Operations and logistics data are captured from all the centers through the ERP system. There are regional variations due to differences in infrastructure and technology practices. Nevertheless they manage to collect data from all the centers with a maximum delay of one day.
They also use some Excel templates to overcome limitations of the ERP system.
Recently, they have started collecting GPS data from the vehicles with a goal to optimize fuel and other logistics costs.
In their experience, data collection has been improved over the last five years, except for certain important pockets of data like field data, which is yet to be captured.
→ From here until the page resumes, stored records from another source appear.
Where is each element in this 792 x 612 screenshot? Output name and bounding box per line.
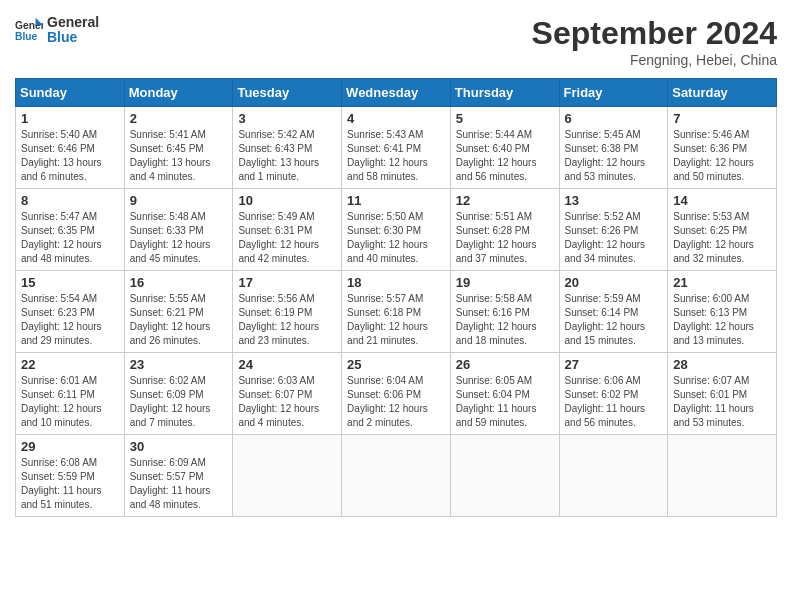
- day-info-14: Sunrise: 5:53 AM Sunset: 6:25 PM Dayligh…: [673, 210, 771, 266]
- day-info-11: Sunrise: 5:50 AM Sunset: 6:30 PM Dayligh…: [347, 210, 445, 266]
- day-number-21: 21: [673, 275, 771, 290]
- day-cell-26: 26 Sunrise: 6:05 AM Sunset: 6:04 PM Dayl…: [450, 353, 559, 435]
- day-cell-29: 29 Sunrise: 6:08 AM Sunset: 5:59 PM Dayl…: [16, 435, 125, 517]
- day-cell-5: 5 Sunrise: 5:44 AM Sunset: 6:40 PM Dayli…: [450, 107, 559, 189]
- day-number-3: 3: [238, 111, 336, 126]
- day-number-25: 25: [347, 357, 445, 372]
- day-number-24: 24: [238, 357, 336, 372]
- day-number-22: 22: [21, 357, 119, 372]
- calendar-table: Sunday Monday Tuesday Wednesday Thursday…: [15, 78, 777, 517]
- svg-text:Blue: Blue: [15, 32, 38, 43]
- day-info-15: Sunrise: 5:54 AM Sunset: 6:23 PM Dayligh…: [21, 292, 119, 348]
- logo: General Blue General Blue: [15, 15, 99, 46]
- day-info-25: Sunrise: 6:04 AM Sunset: 6:06 PM Dayligh…: [347, 374, 445, 430]
- day-info-5: Sunrise: 5:44 AM Sunset: 6:40 PM Dayligh…: [456, 128, 554, 184]
- day-number-7: 7: [673, 111, 771, 126]
- day-cell-25: 25 Sunrise: 6:04 AM Sunset: 6:06 PM Dayl…: [342, 353, 451, 435]
- day-number-8: 8: [21, 193, 119, 208]
- day-number-5: 5: [456, 111, 554, 126]
- day-number-11: 11: [347, 193, 445, 208]
- day-cell-10: 10 Sunrise: 5:49 AM Sunset: 6:31 PM Dayl…: [233, 189, 342, 271]
- day-number-27: 27: [565, 357, 663, 372]
- header-sunday: Sunday: [16, 79, 125, 107]
- day-cell-6: 6 Sunrise: 5:45 AM Sunset: 6:38 PM Dayli…: [559, 107, 668, 189]
- logo-blue: Blue: [47, 30, 99, 45]
- header-tuesday: Tuesday: [233, 79, 342, 107]
- day-info-1: Sunrise: 5:40 AM Sunset: 6:46 PM Dayligh…: [21, 128, 119, 184]
- day-number-14: 14: [673, 193, 771, 208]
- empty-cell-5: [668, 435, 777, 517]
- month-title: September 2024: [532, 15, 777, 52]
- day-info-16: Sunrise: 5:55 AM Sunset: 6:21 PM Dayligh…: [130, 292, 228, 348]
- day-cell-3: 3 Sunrise: 5:42 AM Sunset: 6:43 PM Dayli…: [233, 107, 342, 189]
- day-cell-9: 9 Sunrise: 5:48 AM Sunset: 6:33 PM Dayli…: [124, 189, 233, 271]
- logo-icon: General Blue: [15, 16, 43, 44]
- day-info-18: Sunrise: 5:57 AM Sunset: 6:18 PM Dayligh…: [347, 292, 445, 348]
- day-info-19: Sunrise: 5:58 AM Sunset: 6:16 PM Dayligh…: [456, 292, 554, 348]
- day-cell-21: 21 Sunrise: 6:00 AM Sunset: 6:13 PM Dayl…: [668, 271, 777, 353]
- empty-cell-3: [450, 435, 559, 517]
- day-number-13: 13: [565, 193, 663, 208]
- empty-cell-1: [233, 435, 342, 517]
- day-number-23: 23: [130, 357, 228, 372]
- day-cell-27: 27 Sunrise: 6:06 AM Sunset: 6:02 PM Dayl…: [559, 353, 668, 435]
- day-number-16: 16: [130, 275, 228, 290]
- day-cell-17: 17 Sunrise: 5:56 AM Sunset: 6:19 PM Dayl…: [233, 271, 342, 353]
- day-number-18: 18: [347, 275, 445, 290]
- day-info-10: Sunrise: 5:49 AM Sunset: 6:31 PM Dayligh…: [238, 210, 336, 266]
- day-info-21: Sunrise: 6:00 AM Sunset: 6:13 PM Dayligh…: [673, 292, 771, 348]
- day-number-10: 10: [238, 193, 336, 208]
- day-info-24: Sunrise: 6:03 AM Sunset: 6:07 PM Dayligh…: [238, 374, 336, 430]
- day-number-9: 9: [130, 193, 228, 208]
- day-number-1: 1: [21, 111, 119, 126]
- weekday-header-row: Sunday Monday Tuesday Wednesday Thursday…: [16, 79, 777, 107]
- day-number-12: 12: [456, 193, 554, 208]
- day-cell-11: 11 Sunrise: 5:50 AM Sunset: 6:30 PM Dayl…: [342, 189, 451, 271]
- day-number-2: 2: [130, 111, 228, 126]
- day-info-3: Sunrise: 5:42 AM Sunset: 6:43 PM Dayligh…: [238, 128, 336, 184]
- day-cell-20: 20 Sunrise: 5:59 AM Sunset: 6:14 PM Dayl…: [559, 271, 668, 353]
- day-number-26: 26: [456, 357, 554, 372]
- title-area: September 2024 Fengning, Hebei, China: [532, 15, 777, 68]
- day-number-15: 15: [21, 275, 119, 290]
- day-number-29: 29: [21, 439, 119, 454]
- day-cell-19: 19 Sunrise: 5:58 AM Sunset: 6:16 PM Dayl…: [450, 271, 559, 353]
- day-info-4: Sunrise: 5:43 AM Sunset: 6:41 PM Dayligh…: [347, 128, 445, 184]
- page-header: General Blue General Blue September 2024…: [15, 15, 777, 68]
- day-number-28: 28: [673, 357, 771, 372]
- week-row-3: 15 Sunrise: 5:54 AM Sunset: 6:23 PM Dayl…: [16, 271, 777, 353]
- day-cell-23: 23 Sunrise: 6:02 AM Sunset: 6:09 PM Dayl…: [124, 353, 233, 435]
- day-cell-24: 24 Sunrise: 6:03 AM Sunset: 6:07 PM Dayl…: [233, 353, 342, 435]
- day-info-6: Sunrise: 5:45 AM Sunset: 6:38 PM Dayligh…: [565, 128, 663, 184]
- day-info-29: Sunrise: 6:08 AM Sunset: 5:59 PM Dayligh…: [21, 456, 119, 512]
- week-row-5: 29 Sunrise: 6:08 AM Sunset: 5:59 PM Dayl…: [16, 435, 777, 517]
- header-thursday: Thursday: [450, 79, 559, 107]
- day-info-23: Sunrise: 6:02 AM Sunset: 6:09 PM Dayligh…: [130, 374, 228, 430]
- day-number-6: 6: [565, 111, 663, 126]
- day-number-4: 4: [347, 111, 445, 126]
- header-friday: Friday: [559, 79, 668, 107]
- day-info-13: Sunrise: 5:52 AM Sunset: 6:26 PM Dayligh…: [565, 210, 663, 266]
- header-monday: Monday: [124, 79, 233, 107]
- day-cell-15: 15 Sunrise: 5:54 AM Sunset: 6:23 PM Dayl…: [16, 271, 125, 353]
- day-cell-28: 28 Sunrise: 6:07 AM Sunset: 6:01 PM Dayl…: [668, 353, 777, 435]
- day-number-17: 17: [238, 275, 336, 290]
- day-cell-22: 22 Sunrise: 6:01 AM Sunset: 6:11 PM Dayl…: [16, 353, 125, 435]
- day-info-22: Sunrise: 6:01 AM Sunset: 6:11 PM Dayligh…: [21, 374, 119, 430]
- day-cell-30: 30 Sunrise: 6:09 AM Sunset: 5:57 PM Dayl…: [124, 435, 233, 517]
- header-saturday: Saturday: [668, 79, 777, 107]
- day-cell-12: 12 Sunrise: 5:51 AM Sunset: 6:28 PM Dayl…: [450, 189, 559, 271]
- day-info-9: Sunrise: 5:48 AM Sunset: 6:33 PM Dayligh…: [130, 210, 228, 266]
- day-cell-13: 13 Sunrise: 5:52 AM Sunset: 6:26 PM Dayl…: [559, 189, 668, 271]
- week-row-4: 22 Sunrise: 6:01 AM Sunset: 6:11 PM Dayl…: [16, 353, 777, 435]
- day-info-27: Sunrise: 6:06 AM Sunset: 6:02 PM Dayligh…: [565, 374, 663, 430]
- day-number-30: 30: [130, 439, 228, 454]
- day-cell-8: 8 Sunrise: 5:47 AM Sunset: 6:35 PM Dayli…: [16, 189, 125, 271]
- day-cell-16: 16 Sunrise: 5:55 AM Sunset: 6:21 PM Dayl…: [124, 271, 233, 353]
- day-info-28: Sunrise: 6:07 AM Sunset: 6:01 PM Dayligh…: [673, 374, 771, 430]
- week-row-1: 1 Sunrise: 5:40 AM Sunset: 6:46 PM Dayli…: [16, 107, 777, 189]
- day-info-17: Sunrise: 5:56 AM Sunset: 6:19 PM Dayligh…: [238, 292, 336, 348]
- logo-general: General: [47, 15, 99, 30]
- location: Fengning, Hebei, China: [532, 52, 777, 68]
- day-number-20: 20: [565, 275, 663, 290]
What they do with the data currently
They admit that they have not been able to analyze the vast amount of data they have. However, moving forward, they are sensitive to the new possibilities which could emerge from better analysis of data.
They have already identified an umbrella requirement for streamlining their data analytics work. With a plausible hypothesis that the data which they collect but do not analyze holds valuable insights for better decision-making, they are trying to adopt new data analytics solutions to mine smart insights from data. They understand that currently they do not know how to analyze this data, and thus their plan is to engage data experts to solve this problem.
Driving better decision making with data
While they currently use data for exception reports, they are confident that, with proper analytics support, they can optimize all levels of decision-making in the organization.
Once the data analysis process starts getting streamlined, they believe they can develop a sense of more nuanced aspects of data quality and contextual data questions like venders’ quality check data, employee productivity data, market data on raw materials, seasonal variations, etc.
The need for a sustained ecosystem
Being a major nonprofit organization, their perspective on the future of the overall emerging social data ecosystem is, “There has to be a sustained demand for data from the regulators – in this case, the government – for organizations to systematize their processes and supply data.” In connection with the food safety standards law, they think the law should implemented strictly and, moving forward, it will be tough for organizations to operate in unsystematic ways.
Akshaya Patra’s data system gives us a promising perspective on how the data analytics movement in the Indian social sector can be perceived beyond the fundamental aspect of “transparency” to streamline organizational processes and services. The whole can be greater than the sum of its parts only through interactivity of components at different levels. While organic or ecological interactivities may be distant dreams, the story does suggest the emergence of a certain dialogue between data collection and potential knowledge production.
This is a part of our Data Ecosystem series, an effort to highlight organizations and nonprofits leading the curve towards data-driven decision making.